### Task goal
Please set down every line of the records below exactly, without the pictures.

### Materials provided
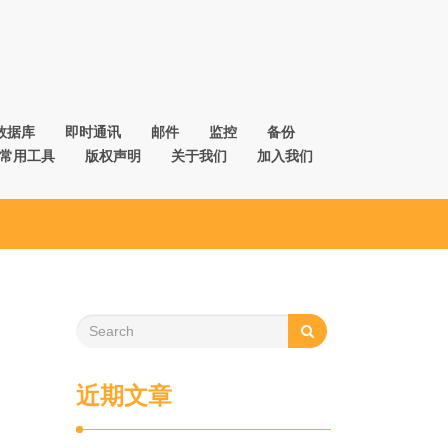
数据库
即时通讯
邮件
监控
备份
常用工具
版权声明
关于我们
加入我们
近期文章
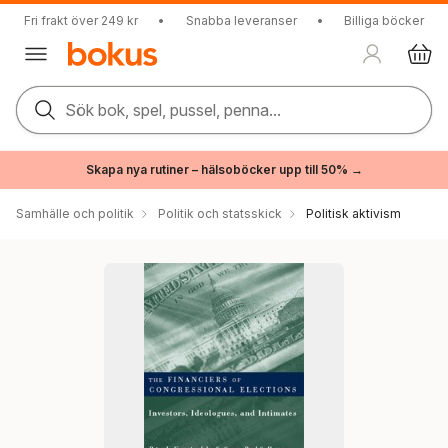
Fri frakt över 249 kr
•
Snabba leveranser
•
Billiga böcker
Sök bok, spel, pussel, penna...
Skapa nya rutiner – hälsoböcker upp till 50% →
Samhälle och politik
Politik och statsskick
Politisk aktivism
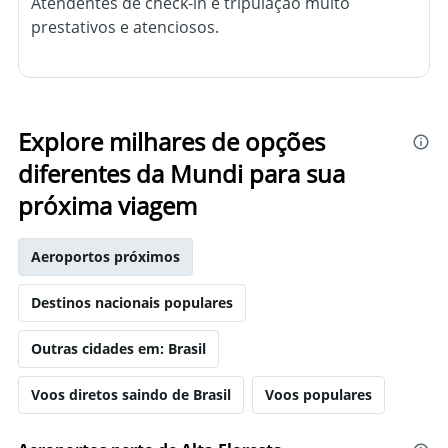
Atendentes de check-in e tripulação muito
prestativos e atenciosos.
Explore milhares de opções
diferentes da Mundi para sua
próxima viagem
Aeroportos próximos
Destinos nacionais populares
Outras cidades em: Brasil
Voos diretos saindo de Brasil
Voos populares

### Response for this exercise
数据库
即时通讯
邮件
监控
备份
常用工具
版权声明
关于我们
加入我们
近期文章
Fri frakt över 249 kr
•
Snabba leveranser
•
Billiga böcker
Sök bok, spel, pussel, penna...
Skapa nya rutiner – hälsoböcker upp till 50% →
Samhälle och politik
Politik och statsskick
Politisk aktivism
Atendentes de check-in e tripulação muito
prestativos e atenciosos.
Explore milhares de opções
diferentes da Mundi para sua
próxima viagem
Aeroportos próximos
Destinos nacionais populares
Outras cidades em: Brasil
Voos diretos saindo de Brasil
Voos populares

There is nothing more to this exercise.